Job Output
Recall the --output
and --error
batch file options from the primer. These are important to direct where your results go so that you can review them. If you do not, you may not be able to access them to troubleshoot your work.
By default, if these options are not specified, Slurm combines and saves them to a filename that includes the job ID (e.g. slurm-<jobId>.out
). Slurm saves this file in the working directory from which the job was submitted. The files are written as soon as output is created.
For example if I submit job 93 from my home directory, the job output and error will be written to my home directory in a file called slurm-93.out. The file appears while the job is still running.
[user@gl-login1 ~]$ sbatch test.sh
Submitted batch job 93
[user@gl-login1 ~]$ ll slurm-93.out -rw-r–r– 1 user hpcstaff 122 Jun 7 15:28 slurm-93.out
[user@gl-login1 ~]$ squeue
JOBID PARTITION NAME USER ST TIME NODES NODELIST(REASON)
93 standard example user R 0:04 1 gl3160
We suggest you save output to a networked filesystem, available on all login and compute nodes, like /home
, /scratch
, or /nfs
.
If you submit your job from a working directory which is NOT a shared filesystem, (i.e. as in the previous example) your output will only be locally available on that node. For example, if I submit a job from /
tmp
on the login node, the output will be in /tmp
on the compute node:
[user@gl-login1 tmp]$ pwd /tmp
[user@gl-login1 tmp]$ sbatch /home/user/test.sh
Submitted batch job 98
[user@gl-login1 tmp]$ squeue
JOBID PARTITION NAME USER ST TIME NODES NODELIST(REASON)
98 standard example user R 0:03 1 gl3160
[user@gl-login1 tmp]$ ssh gl3160
[user@gl3160 ~]$ ll /tmp/slurm-98.out -rw-r–r– 1 user hpcstaff 78 Jun 7 15:46 /tmp/slurm-98.out
NOTE: We caution against saving to local filesystems. Locally saved data will need to be copied to another location after the job completes (either manually, or by way of action defined in your batch script if saving to disk is absolutely necessary).

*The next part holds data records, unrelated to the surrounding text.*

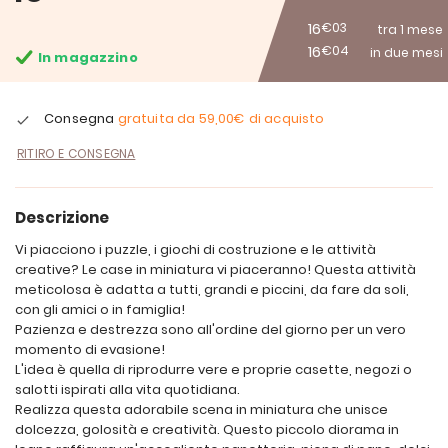
16
€03
tra 1 mese
16
€04
in due mesi
In magazzino
Consegna
gratuita da
59,00€
di acquisto
RITIRO E CONSEGNA
Descrizione
Vi piacciono i puzzle, i giochi di costruzione e le attività
creative? Le case in miniatura vi piaceranno! Questa attività
meticolosa è adatta a tutti, grandi e piccini, da fare da soli,
con gli amici o in famiglia!
Pazienza e destrezza sono all'ordine del giorno per un vero
momento di evasione!
L'idea è quella di riprodurre vere e proprie casette, negozi o
salotti ispirati alla vita quotidiana.
Realizza questa adorabile scena in miniatura che unisce
dolcezza, golosità e creatività. Questo piccolo diorama in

Slurm is configured to only allow ssh to a compute node if the user has a running job on it. If your job is no longer running, you no longer have the ability to ssh to that node and get your output back.
Accounting and Job Statistics
Accounting
Knowing how much an account has used is key to being able to submit work reliably. ARC provides a number of options to help find this information.
The Research Management Portal (RMP) is a great way to gain insight into your account utilization.
From the command line, ARC offers a script called my_account_usage
help users report on the monthly cost of an account. Here's what the script can provide:
[user@gl-login1 ~]$ my_account_usage -h
usage: my_account_usage -A ACCOUNT [-Y YEAR]
Report or estimate the monthly cost for a given account
optional arguments:
-h, --help show this help message and exit
-A , --account The account to report
-Y , --year The fiscal year
-S , --start The start year-month as numbers, example: 2020-01
-E , --end The end year-month as numbers, example: 2021-01
-p, --percentage Print perentages for each user
-d, --debug Debug modes. Print raw Slurm outputs.
-1, --sort1 Sort by user total for range
-2, --sort2 Sort by user total for this month
-3, --sort3 Sort by user total for last month
Job Statistics
Understanding how your job ran is important. Viewing a jobs statistics is a great way for a user to see if the resources they're requesting are being utilized. It provides an opportunity to assess and optimize your job requirements, which can lead to have your jobs starting faster and costing less.
One way to view job statistics us on the command line using the ARC-provided utility my_job_statistics
. You simply pass the job ID of the job statistics you wish to view: my_job_statistics -j <job_ID>
Another great way to get job statistics is from the job completion emails. These contain helpful tips based on your job run, and are sent automatically at job completion time. Make sure you don't have any specific #SBATCH
overrides barring emails from being sent.